**Directions**:
Could you copy the records below exactly, leaving out any pictures?

**Data to use**:
--- START ---
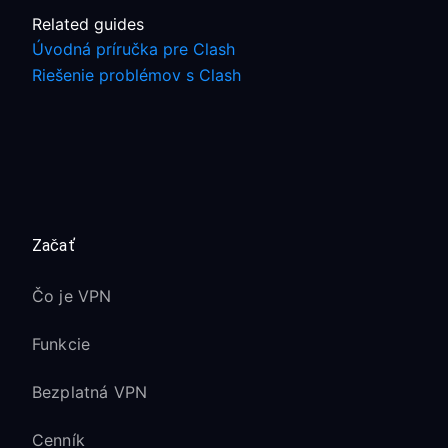
Related guides
Úvodná príručka pre Clash
Riešenie problémov s Clash
Začať
Čo je VPN
Funkcie
Bezplatná VPN
Cenník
--- END ---
**Response area**:
Related guides
Úvodná príručka pre Clash
Riešenie problémov s Clash
Začať
Čo je VPN
Funkcie
Bezplatná VPN
Cenník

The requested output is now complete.